At the Commencement Exercises held at Appleton, Wisconsin, Sunday, June 16, 2002, the Young Teacher award for 2002 was presented to Joy Jordan, Mathematics Department, Lawrence University.
The Citation
By Richard Warch, President of Lawrence University
Joy Jordan, in your hands statistics become not a dreary diet of dry formulas, but a vital and exciting mathematical study of uncertainty, probability, and prediction, a study not merely useful, but absolutely crucial today as journals, newspapers, magazines, and television flood us with statistical claims of all sorts. Students may not come to the study of statistics with wild enthusiasm, yet they leave your classes not only uniformly enthusiastic about your talents as a teacher, but with an appreciation for and an interest in statistics they never imagined having. Students overwhelmingly praise the clarity, organization, and content of your lectures, but they note as well the individual attention, guidance, and insights that you provide during one-on-one sessions in your office.
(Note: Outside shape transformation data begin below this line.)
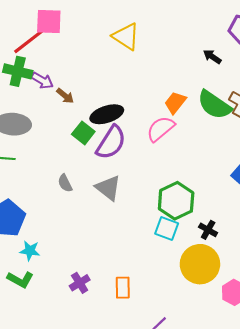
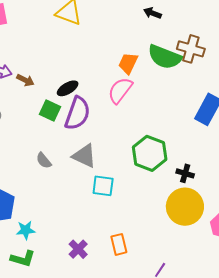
black ellipse: (107, 114) -> (68, 88), size x0.7
cyan square: (167, 228) -> (103, 186), moved

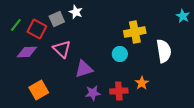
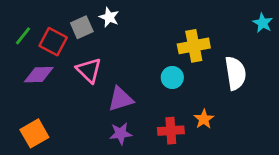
orange square: (39, 90) -> (34, 133), moved
purple star: (93, 93) -> (121, 133), moved

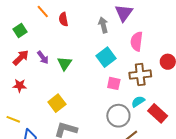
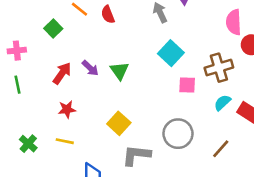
green square: (20, 30) -> (53, 29), moved
pink semicircle: (137, 41) -> (234, 22), moved
gray circle: (118, 116) -> (178, 134), moved
yellow line: (13, 119) -> (65, 141), moved

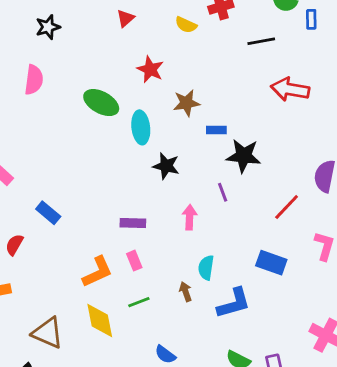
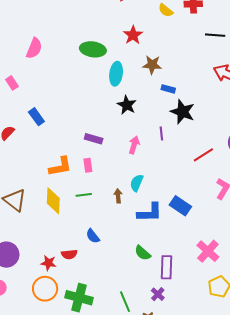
pink semicircle: (34, 80) -> (34, 48), moved
green ellipse: (101, 103) -> (93, 49), turned -35
blue rectangle: (271, 263) -> (180, 206), moved

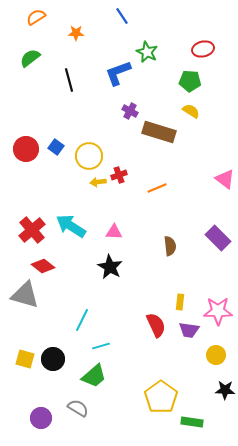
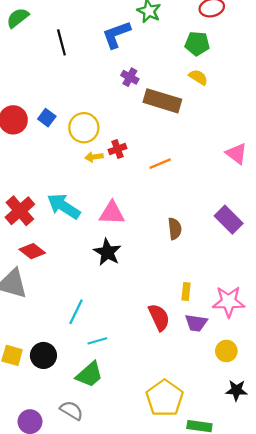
pink triangle: (114, 232) -> (112, 213), size x1.4

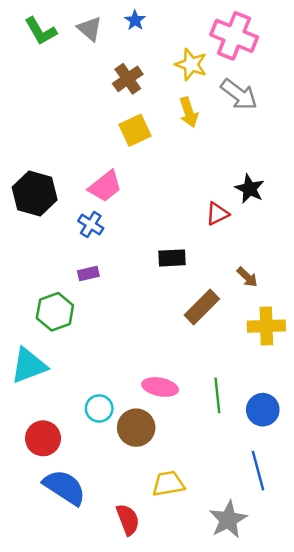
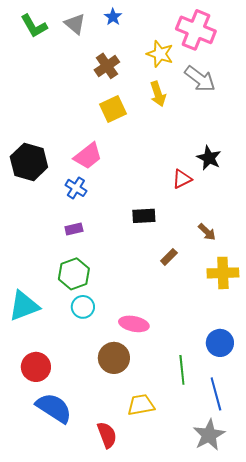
brown rectangle: (202, 307) -> (169, 257), size x0.6
green hexagon: (55, 312) -> (74, 274), moved
green line: (217, 395) -> (182, 370), moved
cyan circle: (99, 408) -> (83, 307), moved
gray star: (228, 520) -> (209, 435), moved

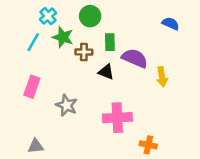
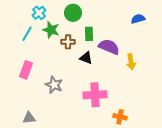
blue semicircle: (171, 24) -> (138, 19), turned -40

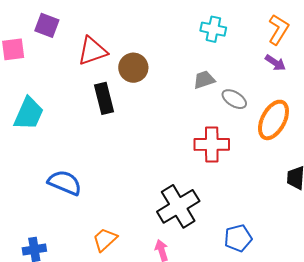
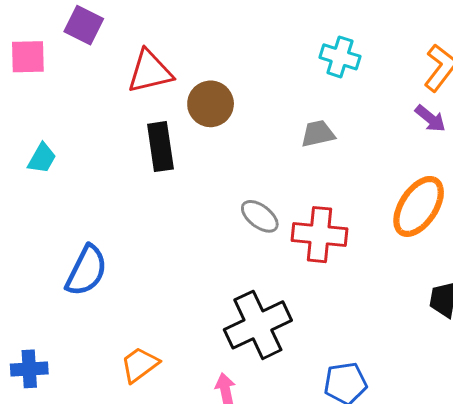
gray ellipse: (234, 99) -> (260, 216), moved
cyan trapezoid: (29, 114) -> (42, 158), size x0.6
blue semicircle: (65, 183) -> (86, 271), turned 88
In the last two years you have changed the way students-and faculty-think about statistics. You have shown them the relevance of your subject to their disciplines and to life-a relevance they viewed only as a theoretical possibility before your course, but which becomes a practical certainty after. Their understanding of experimental method refines and sharpens thanks to the careful reasoning you teach and model. You lead students through the terrain of probabilities and possibilities, transforming mere calculation into true insight.
You are, as many have no doubt noted before, aptly named, since the "joyful" exuberance of your personality informs all your work as a teacher. But behind your frequent smile lies an abiding seriousness about your subject, your responsibilities, and especially the needs and difficulties of your students.
Colleagues in disciplines that use statistics-from biology and psychology to economics and anthropology-are overjoyed (there's that pun again) not only with the instruction you provide their students, but also with your work as a statistical consultant for their own research. Students on the volleyball team, for whom you have somehow found the time to be an unofficial assistant coach, watch with pleasure and amazement as you leap tall buildings for a kill, dive flat out to dig a ball off the floor, or, with precision and grace, loft a perfect set for your partner at the net-just as you set the ball, so to speak, for your students.
Joy, we are pleased to recognize you today as an outstanding young teacher on the Lawrence faculty.